GUANTANAMO BAY, CUBA – OCTOBER 28: (EDITORS NOTE: Image has been reviewed by U.S. Military prior to transmission) A group of detainees kneels during an early morning Islamic prayer in their camp at the U.S. military prison for “enemy combatants” on October 28, 2009 in Guantanamo Bay, Cuba. Although U.S. President Barack Obama pledged in his first executive order last January to close the infamous prison within a year’s time, the government has been struggling to try the accused terrorists and to transfer them out ahead of the deadline.

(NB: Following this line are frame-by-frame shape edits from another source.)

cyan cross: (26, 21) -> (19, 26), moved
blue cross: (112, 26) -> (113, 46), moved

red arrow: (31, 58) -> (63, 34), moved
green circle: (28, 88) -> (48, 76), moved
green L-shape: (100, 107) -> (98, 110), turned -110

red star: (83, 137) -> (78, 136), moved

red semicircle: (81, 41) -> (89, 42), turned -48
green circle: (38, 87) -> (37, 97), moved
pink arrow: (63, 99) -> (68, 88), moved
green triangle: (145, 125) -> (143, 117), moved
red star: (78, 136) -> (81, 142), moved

Military officials at the prison point to improved living standards and state of the art medical treatment available to detainees, but the facility’s international reputation remains tied to the “enhanced interrogation techniques” such as waterboarding employed under the Bush administration. (Photo by John Moore/Getty Images)
Doctors and psychologists working with the CIA and US Department of Defense participated in torturing suspected terrorists, violating their professional oaths, a report concluded.
A two-year investigation by the Taskforce on Preserving Medical Professionalism in National Security Detention Centers found that medical staff "designed and participated in cruel, inhumane and degrading treatment and torture of detainees."
This included participating in the force-feeding of detainees, which is prohibited by the World Medical Association and the American Medical Association.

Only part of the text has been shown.